--- Source material Enclosed Below ---

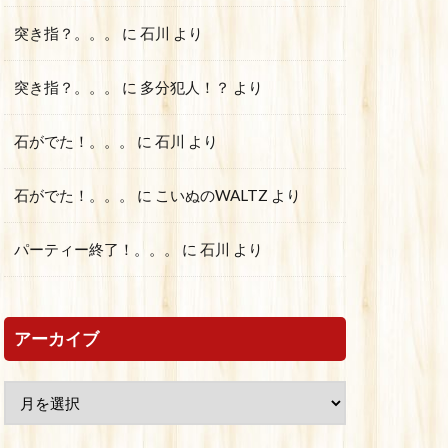
突き指？。。。
に
石川
より
突き指？。。。
に
多分犯人！？
より
石がでた！。。。
に
石川
より
石がでた！。。。
に
こいぬのWALTZ
より
パーティー終了！。。。
に
石川
より
アーカイブ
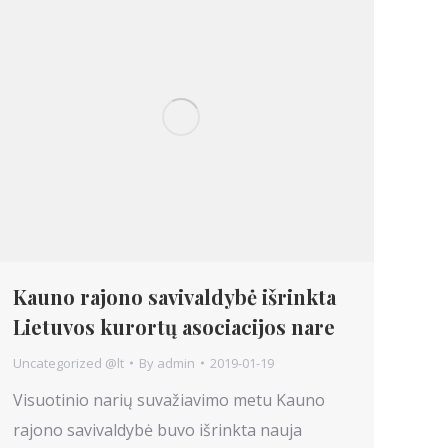
Kauno rajono savivaldybė išrinkta
Lietuvos kurortų asociacijos nare
Uncategorized @lt
By
admin
2019-01-19
Visuotinio narių suvažiavimo metu Kauno
rajono savivaldybė buvo išrinkta nauja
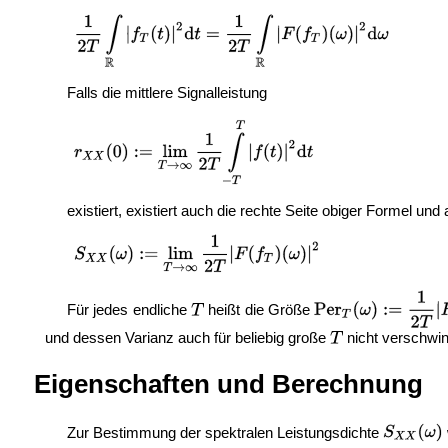
Falls die mittlere Signalleistung
existiert, existiert auch die rechte Seite obiger Formel un
Für jedes endliche
heißt die Größe
und dessen Varianz auch für beliebig große
nicht verschwin
Eigenschaften und Berechnung
Zur Bestimmung der spektralen Leistungsdichte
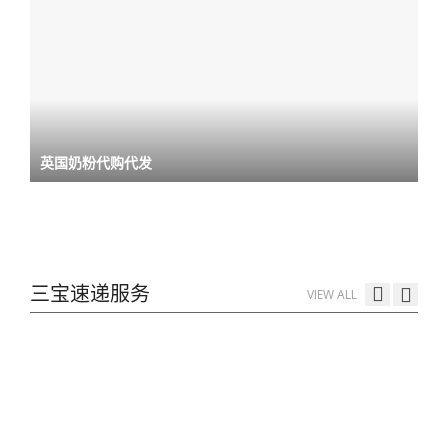
英国奶粉代购代发
三宝速递服务
VIEW ALL
三宝速递唯一规矩：全额自动补超重款
ON:
2023年1月5日
物流标签套在A5邮寄文件袋里
ON:
2022年12月18日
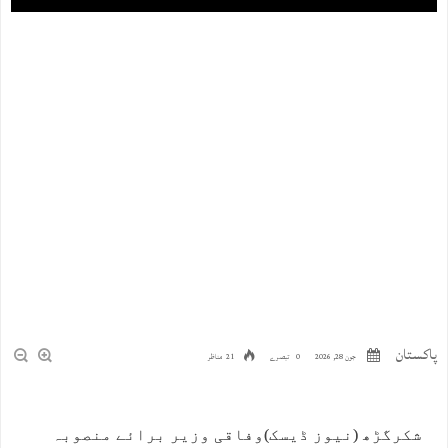
پاکستان
جون 28, 2026
0 تبصرے
21 مناظر
شکرگڑھ (نیوز ڈیسک)وفاقی وزیر برائے منصوبہ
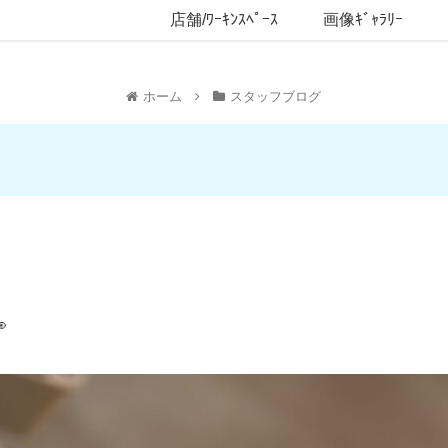
店舗/ﾜｰｷﾝｽﾍﾟｰｽ
画像ｷﾞｬﾗﾘｰ
ホーム
スタッフブログ
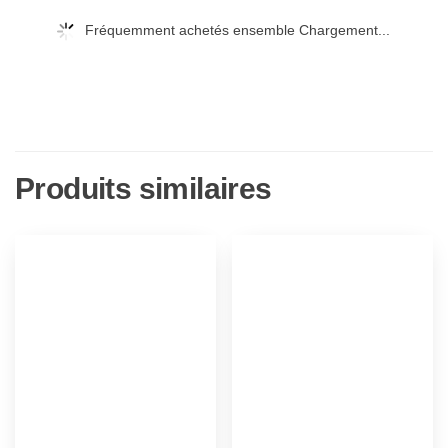
Fréquemment achetés ensemble Chargement...
Produits similaires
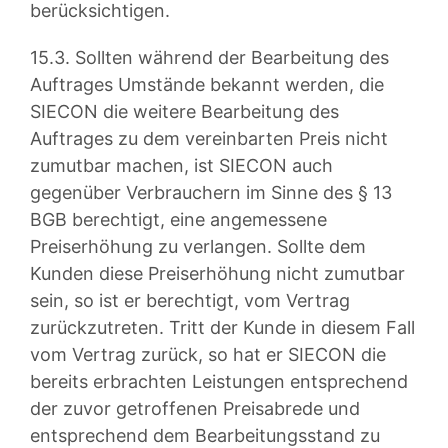
berücksichtigen.
15.3. Sollten während der Bearbeitung des
Auftrages Umstände bekannt werden, die
SIECON die weitere Bearbeitung des
Auftrages zu dem vereinbarten Preis nicht
zumutbar machen, ist SIECON auch
gegenüber Verbrauchern im Sinne des § 13
BGB berechtigt, eine angemessene
Preiserhöhung zu verlangen. Sollte dem
Kunden diese Preiserhöhung nicht zumutbar
sein, so ist er berechtigt, vom Vertrag
zurückzutreten. Tritt der Kunde in diesem Fall
vom Vertrag zurück, so hat er SIECON die
bereits erbrachten Leistungen entsprechend
der zuvor getroffenen Preisabrede und
entsprechend dem Bearbeitungsstand zu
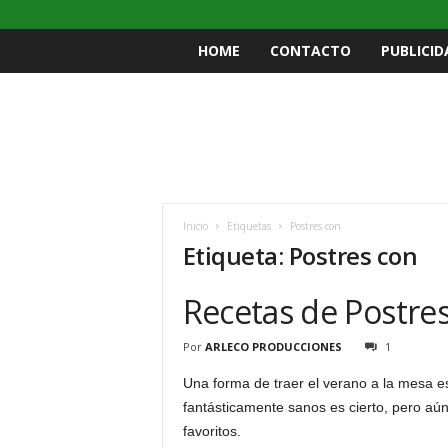
HOME
CONTACTO
PUBLICID
Inicio
Etiquetas
Postres con
Etiqueta: Postres con
Recetas de Postres
Por
ARLECO PRODUCCIONES
1
Una forma de traer el verano a la mesa e
fantásticamente sanos es cierto, pero aún 
favoritos.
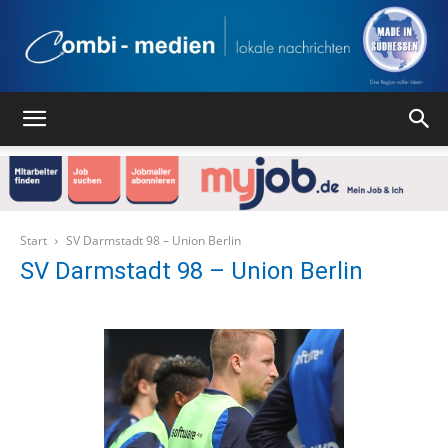
Combi
Medien
Start
SV Darmstadt 98 – Union Berlin
SV Darmstadt 98 – Union Berlin
Verlag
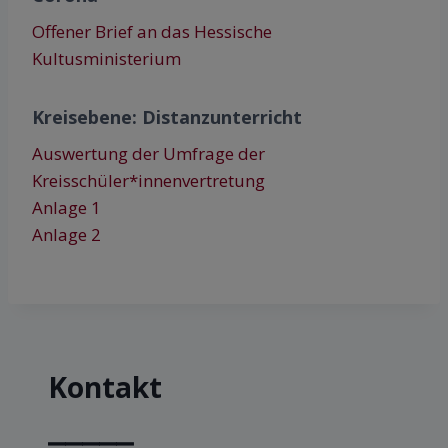
Offener Brief an das Hessische
Kultusministerium
Kreisebene: Distanzunterricht
Auswertung der Umfrage der
Kreisschüler*innenvertretung
Anlage 1
Anlage
2
Kontakt
⎯⎯⎯⎯⎯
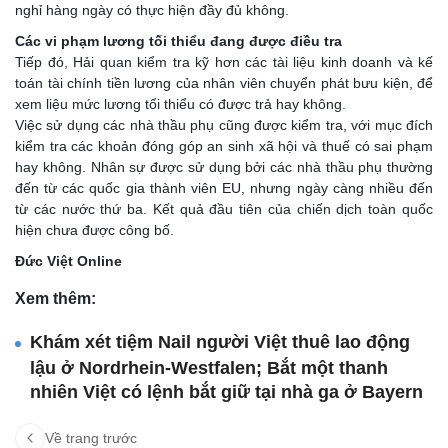
nghỉ hàng ngày có thực hiện đầy đủ không.
Các vi phạm lương tối thiểu đang được điều tra
Tiếp đó, Hải quan kiểm tra kỹ hơn các tài liệu kinh doanh và kế
toán tài chính tiền lương của nhân viên chuyển phát bưu kiện, để
xem liệu mức lương tối thiểu có được trả hay không.
Việc sử dụng các nhà thầu phụ cũng được kiểm tra, với mục đích
kiểm tra các khoản đóng góp an sinh xã hội và thuế có sai phạm
hay không. Nhân sự được sử dụng bởi các nhà thầu phụ thường
đến từ các quốc gia thành viên EU, nhưng ngày càng nhiều đến
từ các nước thứ ba. Kết quả đầu tiên của chiến dịch toàn quốc
hiện chưa được công bố.
Đức Việt Online
Xem thêm:
Khám xét tiệm Nail người Việt thuê lao động
lậu ở Nordrhein-Westfalen; Bắt một thanh
nhiên Việt có lệnh bắt giữ tại nhà ga ở Bayern
Về trang trước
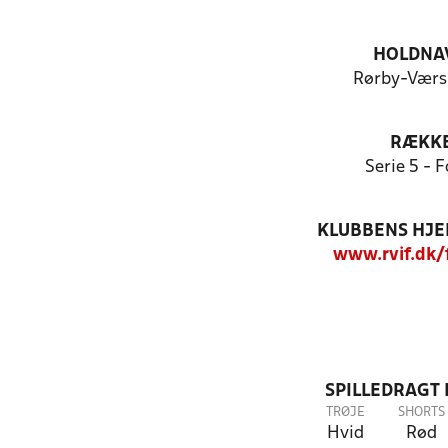
HOLDNA
Rørby-Værsl
RÆKK
Serie 5 - F
KLUBBENS HJ
www.rvif.dk/
SPILLEDRAGT
TRØJE
SHORTS
Hvid
Rød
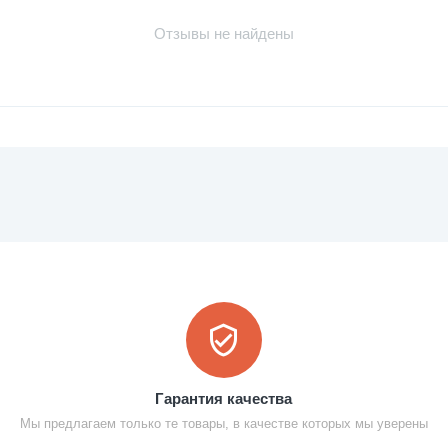
Отзывы не найдены
Гарантия качества
Мы предлагаем только те товары, в качестве которых мы уверены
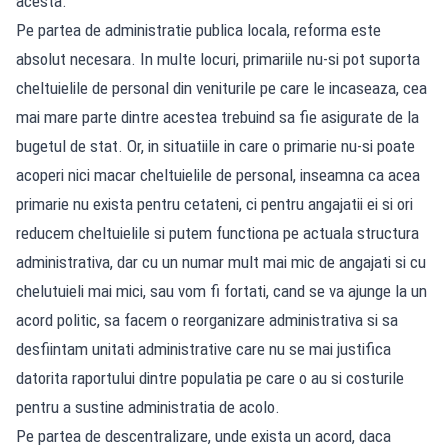
acesta.
Pe partea de administratie publica locala, reforma este
absolut necesara. In multe locuri, primariile nu-si pot suporta
cheltuielile de personal din veniturile pe care le incaseaza, cea
mai mare parte dintre acestea trebuind sa fie asigurate de la
bugetul de stat. Or, in situatiile in care o primarie nu-si poate
acoperi nici macar cheltuielile de personal, inseamna ca acea
primarie nu exista pentru cetateni, ci pentru angajatii ei si ori
reducem cheltuielile si putem functiona pe actuala structura
administrativa, dar cu un numar mult mai mic de angajati si cu
chelutuieli mai mici, sau vom fi fortati, cand se va ajunge la un
acord politic, sa facem o reorganizare administrativa si sa
desfiintam unitati administrative care nu se mai justifica
datorita raportului dintre populatia pe care o au si costurile
pentru a sustine administratia de acolo.
Pe partea de descentralizare, unde exista un acord, daca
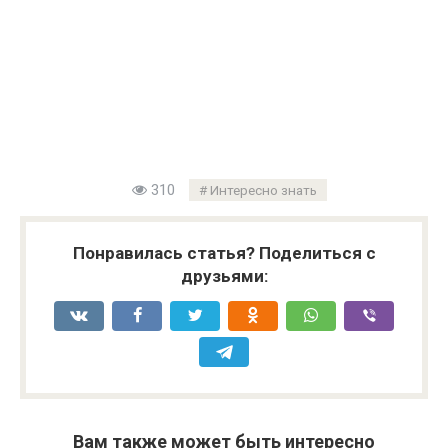
310
Интересно знать
Понравилась статья? Поделиться с
друзьями:
Вам также может быть интересно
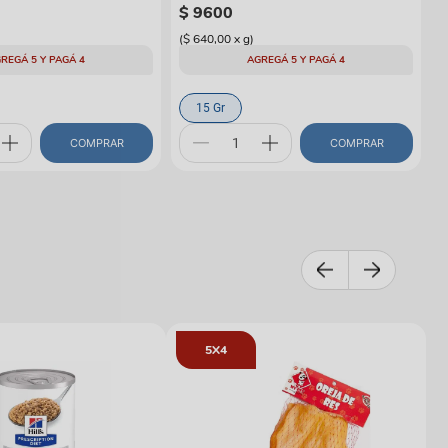
$
9600
(
$ 640,00
x
g
)
REGÁ 5 Y PAGÁ 4
AGREGÁ 5 Y PAGÁ 4
15 Gr
COMPRAR
COMPRAR
5X4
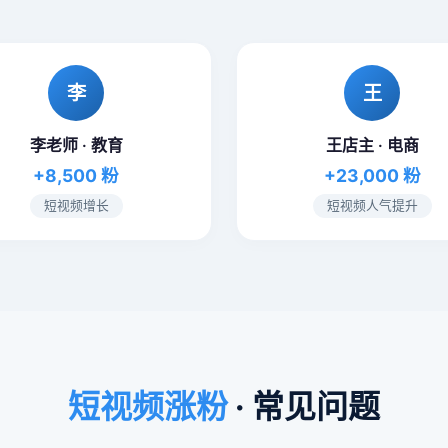
李
王
李老师 · 教育
王店主 · 电商
+8,500 粉
+23,000 粉
短视频增长
短视频人气提升
短视频涨粉
· 常见问题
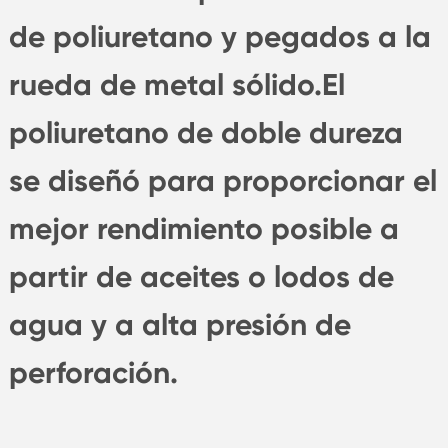
de poliuretano y pegados a la
rueda de metal sólido.El
poliuretano de doble dureza
se diseñó para proporcionar el
mejor rendimiento posible a
partir de aceites o lodos de
agua y a alta presión de
perforación.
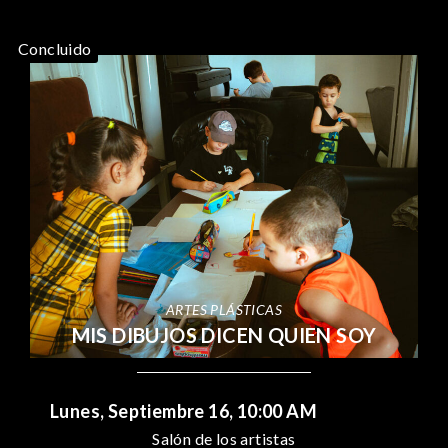
Concluido
ARTES PLÁSTICAS
MIS DIBUJOS DICEN QUIEN SOY
Lunes, Septiembre 16, 10:00 AM
Salón de los artistas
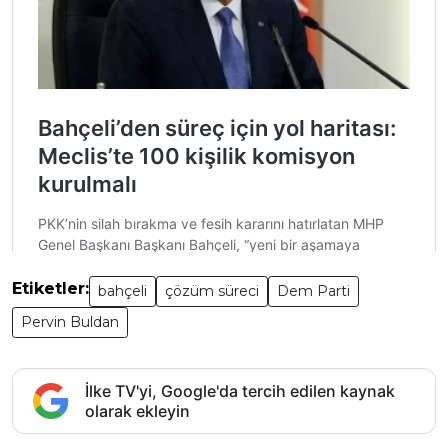
Etiketler:
bahçeli
çözüm süreci
Dem Parti
Pervin Buldan
İlke TV'yi, Google'da tercih edilen kaynak
olarak ekleyin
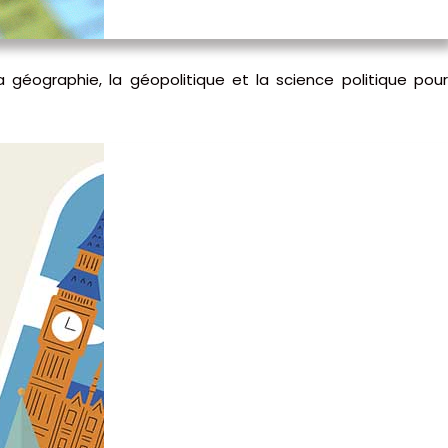
la géographie, la géopolitique et la science politique pou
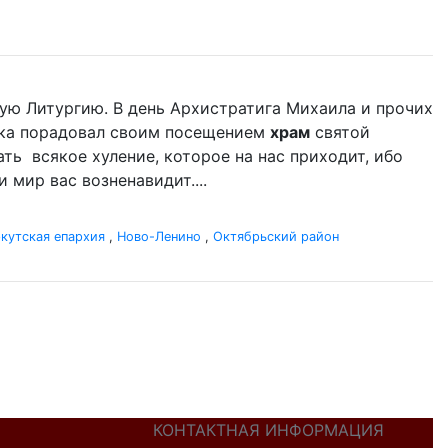
ую Литургию. В день Архистратига Михаила и прочих
ыка порадовал своим посещением
храм
святой
ать всякое хуление, которое на нас приходит, ибо
 мир вас возненавидит....
кутская епархия
,
Ново-Ленино
,
Октябрьский район
КОНТАКТНАЯ ИНФОРМАЦИЯ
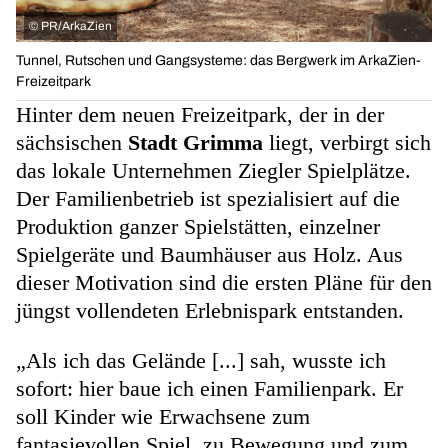
©
PR/ArkaZien
Tunnel, Rutschen und Gangsysteme: das Bergwerk im ArkaZien-
Freizeitpark
Hinter dem neuen Freizeitpark, der in der
sächsischen
Stadt Grimma
liegt, verbirgt sich
das lokale Unternehmen Ziegler Spielplätze.
Der Familienbetrieb ist spezialisiert auf die
Produktion ganzer Spielstätten, einzelner
Spielgeräte und Baumhäuser aus Holz. Aus
dieser Motivation sind die ersten Pläne für den
jüngst vollendeten Erlebnispark entstanden.
„Als ich das Gelände [...] sah, wusste ich
sofort: hier baue ich einen Familienpark. Er
soll Kinder wie Erwachsene zum
fantasievollen Spiel, zu Bewegung und zum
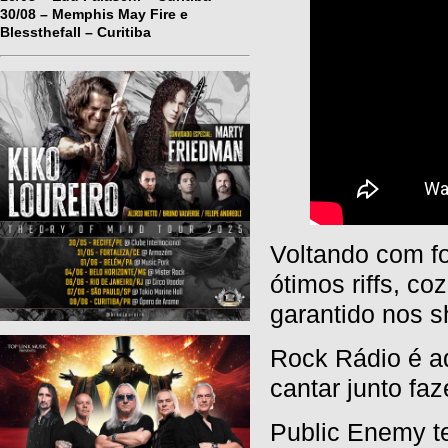
30/08 – Memphis May Fire e
Blessthefall – Curitiba
Voltando com f
ótimos riffs, c
garantido nos 
Rock Rádio é a
cantar junto faz
Public Enemy t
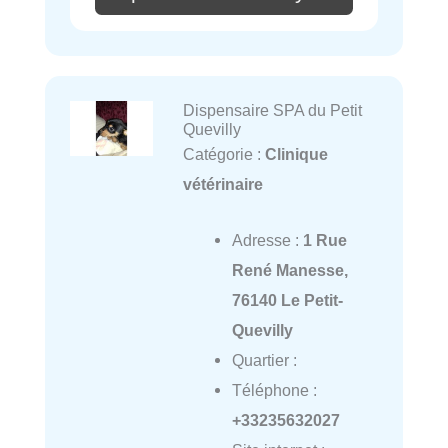
Dispensaire SPA du Petit
Quevilly
Catégorie :
Clinique
vétérinaire
Adresse :
1 Rue
René Manesse,
76140 Le Petit-
Quevilly
Quartier :
Téléphone :
+33235632027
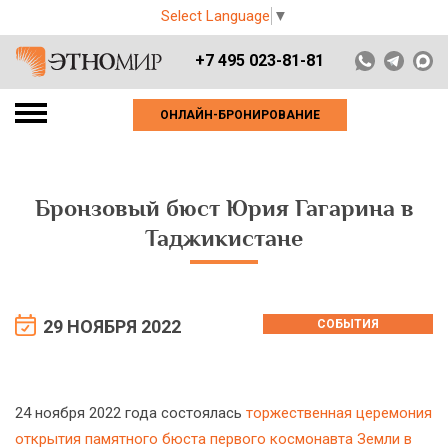
Select Language
▼
+7 495 023-81-81
ОНЛАЙН-БРОНИРОВАНИЕ
Бронзовый бюст Юрия Гагарина в
Таджикистане
29 НОЯБРЯ 2022
СОБЫТИЯ
24 ноября 2022 года состоялась
торжественная церемония
открытия памятного бюста первого космонавта Земли в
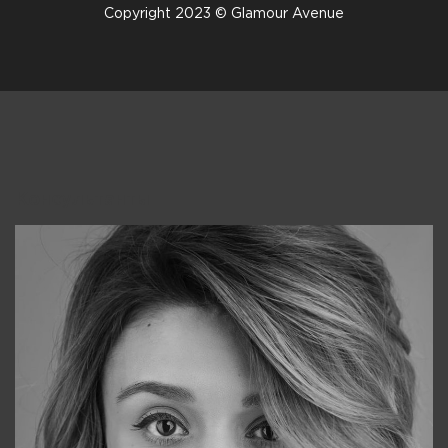
Copyright 2023 © Glamour Avenue
Консультанты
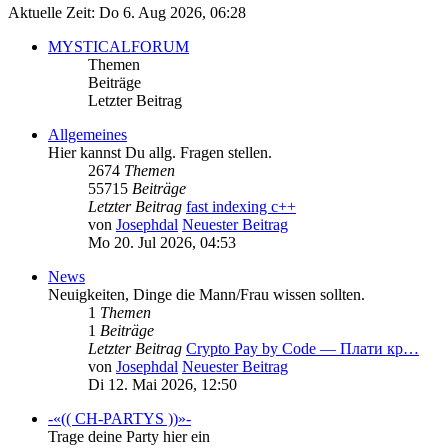
Aktuelle Zeit: Do 6. Aug 2026, 06:28
MYSTICALFORUM
Themen
Beiträge
Letzter Beitrag
Allgemeines
Hier kannst Du allg. Fragen stellen.
2674
Themen
55715
Beiträge
Letzter Beitrag
fast indexing c++
von
Josephdal
Neuester Beitrag
Mo 20. Jul 2026, 04:53
News
Neuigkeiten, Dinge die Mann/Frau wissen sollten.
1
Themen
1
Beiträge
Letzter Beitrag
Crypto Pay by Code — Плати кр…
von
Josephdal
Neuester Beitrag
Di 12. Mai 2026, 12:50
-«(( CH-PARTYS ))»-
Trage deine Party hier ein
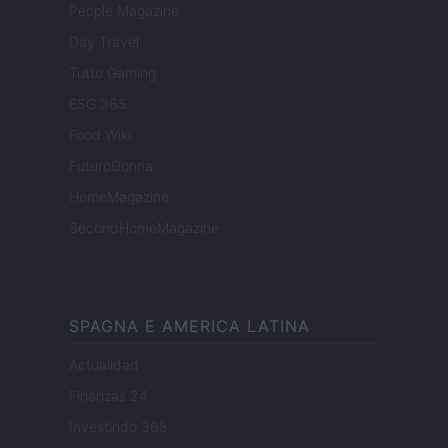
People Magazine
Day Travel
Tutto Gaming
ESG 365
Food Wiki
FuturoDonna
HomeMagazine
SecondHomeMagazine
SPAGNA E AMERICA LATINA
Actualidad
Finanzas 24
Investindo 365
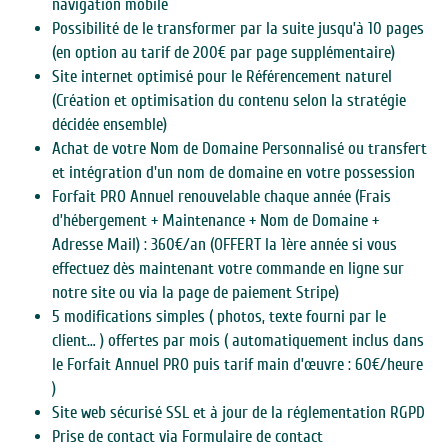
navigation mobile
Possibilité de le transformer par la suite jusqu’à 10 pages 
(en option au tarif de 200€ par page supplémentaire)
Site internet optimisé pour le Référencement naturel 
(Création et optimisation du contenu selon la stratégie 
décidée ensemble)
Achat de votre Nom de Domaine Personnalisé ou transfert 
et intégration d'un nom de domaine en votre possession
Forfait PRO Annuel renouvelable chaque année (Frais 
d’hébergement + Maintenance + Nom de Domaine + 
Adresse Mail) : 360€/an (OFFERT la 1ère année si vous 
effectuez dès maintenant votre commande en ligne sur 
notre site ou via la page de paiement Stripe)
5 modifications simples ( photos, texte fourni par le 
client… ) offertes par mois ( automatiquement inclus dans 
le Forfait Annuel PRO puis tarif main d’œuvre : 60€/heure 
)
Site web sécurisé SSL et à jour de la réglementation RGPD
Prise de contact via Formulaire de contact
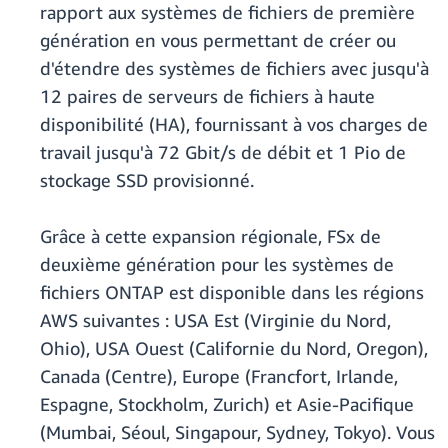
rapport aux systèmes de fichiers de première
génération en vous permettant de créer ou
d'étendre des systèmes de fichiers avec jusqu'à
12 paires de serveurs de fichiers à haute
disponibilité (HA), fournissant à vos charges de
travail jusqu'à 72 Gbit/s de débit et 1 Pio de
stockage SSD provisionné.
Grâce à cette expansion régionale, FSx de
deuxième génération pour les systèmes de
fichiers ONTAP est disponible dans les régions
AWS suivantes : USA Est (Virginie du Nord,
Ohio), USA Ouest (Californie du Nord, Oregon),
Canada (Centre), Europe (Francfort, Irlande,
Espagne, Stockholm, Zurich) et Asie-Pacifique
(Mumbai, Séoul, Singapour, Sydney, Tokyo). Vous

--- End of Enclosed Source material ---

Aim of the task: Which lines above contain the word "savivaldybė"? Copy each of them.

Response area:
Kauno rajono savivaldybė išrinkta
rajono savivaldybė buvo išrinkta nauja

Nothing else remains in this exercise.